In fact, it’s not the plane travel itself that poses the greatest risk to unvaccinated travelers. Nuzzo says that airplane filters actually do a good job of preventing virus spread. It’s during mealtimes in the air when travelers—especially those who remove their masks—are most at risk. Of greater risk? The interactions that happen before your plane is airborne, including gathering with strangers in airports or stopping to dine in restaurants, she says.

Mask-wearing, keeping your distance, and washing your hands will likely be recommended for the considerable future, says Nuzzo: “We’re talking about continuing to layer interventions to make it as low-risk as possible.” But, experts warn that even when we are taking all the right precautions, low risk and no risk are two different things. Deciding if your family should travel will remain a highly individual decision dependent on your children’s underlying conditions, Nuzzo adds. 

“It’s not zero risk,” says Amber D’Souza, an epidemiology professor at the Johns Hopkins Bloomberg School of Public Health. “There absolutely are children getting sick. And we’re concerned about some of the long term health consequences as well.”

Data from the past year has made it clear that children and teenagers can get COVID-19. The difference is that most healthy kids without underlying conditions who are infected have milder, or no, symptoms. According to the American Academy of Pediatrics, children make up only about 13.4 percent of patients and 0.19 percent of all COVID-19 deaths. And studies show that the risk to kids age 5 to 17 is far less than those older. Babies under the age of one even less so.

Recent comments made by C.D.C. director Dr. Rochelle P. Walensky, in which she suggested that vaccinated people can’t transmit the virus, received some pushback from scientists. On April 2, the agency shifted its position to say that while fully vaccinated people are “less likely to have asymptomatic infection and potentially less likely to transmit” COVID-19, further investigation is required. 

In terms of when we can expect less risk traveling with children, those who are 16 and older are expected to be eligible for the Pfizer vaccine shortly, and the recent announcement about the success of its clinical trials on children between 12 to 15 suggests that that age group might become qualified by the start of the school year in fall.
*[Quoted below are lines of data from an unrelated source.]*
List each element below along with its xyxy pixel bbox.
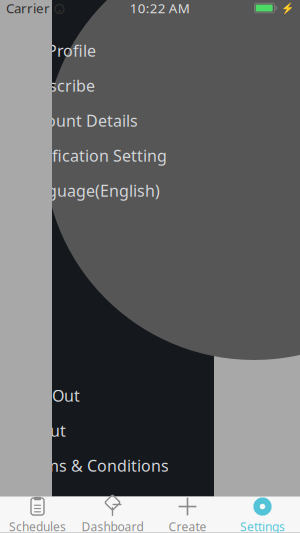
button[interactable]: Subscribe bbox=[0, 68, 214, 103]
staticText: My Profile bbox=[20, 40, 96, 61]
staticText: Account Details bbox=[20, 110, 138, 131]
staticText: 10:22 AM bbox=[130, 0, 190, 17]
staticText: Terms & Conditions bbox=[20, 455, 169, 476]
button[interactable]: Schedules bbox=[0, 498, 75, 533]
staticText: ⚡ bbox=[281, 2, 294, 14]
button[interactable]: My Profile bbox=[0, 33, 214, 68]
staticText: Carrier bbox=[6, 0, 50, 17]
staticText: About bbox=[20, 420, 66, 441]
button[interactable]: Settings bbox=[225, 498, 300, 533]
staticText: Create bbox=[168, 518, 206, 533]
button[interactable]: Notification Setting bbox=[0, 138, 214, 173]
staticText: Log Out bbox=[20, 385, 80, 406]
button[interactable]: About bbox=[0, 413, 214, 448]
button[interactable]: Terms & Conditions bbox=[0, 448, 214, 483]
staticText: Subscribe bbox=[20, 75, 95, 96]
button[interactable]: Account Details bbox=[0, 103, 214, 138]
staticText: Dashboard bbox=[82, 518, 144, 533]
button[interactable]: Log Out bbox=[0, 378, 214, 413]
button[interactable]: Create bbox=[150, 498, 225, 533]
staticText: Settings bbox=[240, 518, 285, 533]
staticText: Language(English) bbox=[20, 180, 160, 201]
staticText: Notification Setting bbox=[20, 145, 167, 166]
button[interactable]: Dashboard bbox=[75, 498, 150, 533]
button[interactable]: Language(English) bbox=[0, 173, 214, 208]
staticText: Schedules bbox=[9, 518, 66, 533]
Pfizer’s testing of children aged 5 to 11 has already begun and will start on ages 2 to 5 shortly. Moderna is expected to release its results from a study on 12- to 17-year-olds sometime this summer, and announced last month that testing has started for children aged 6 months to 11 years. If results of vaccine testing continue to show a high-level of virus antibodies, the final approval stages could be swift. “Delaying vacations until a little bit later in the summer might also allow some of those adolescents to be vaccinated,” says D’Souza.

When it comes to taking your kids abroad prior to being vaccinated, Nuzzo warns that that adds another layer of unpredictability. “Internationally, it’s a lot harder to calculate, because you don’t know what other countries’ epidemics or travel restrictions are going to be like.” Currently, everyone over the age of two who hasn’t been vaccinated still has to be tested within three days prior to flights back to the U.S. “What if one of your kids becomes infected while on vacation and tests positive? Be prepared for this and check if your resort will offer free or discounted stays if you have to remain quarantined there for additional days,” says Nadeen White, a travel blogger and pediatrician in Atlanta.

“After a year of this, we’re all really excited to travel again,” says D’Souza. “But we want to do it in a way that minimizes risk. It shouldn’t be a vacation like your pre-pandemic vacations.” Experts suggest taking direct flights if you’re going to fly, continuing to wear masks in public, and opting for domestic trips that offer outdoor activities like hiking, biking, and camping, which remain among the safest activities when it comes to limiting COVID-19 transmission.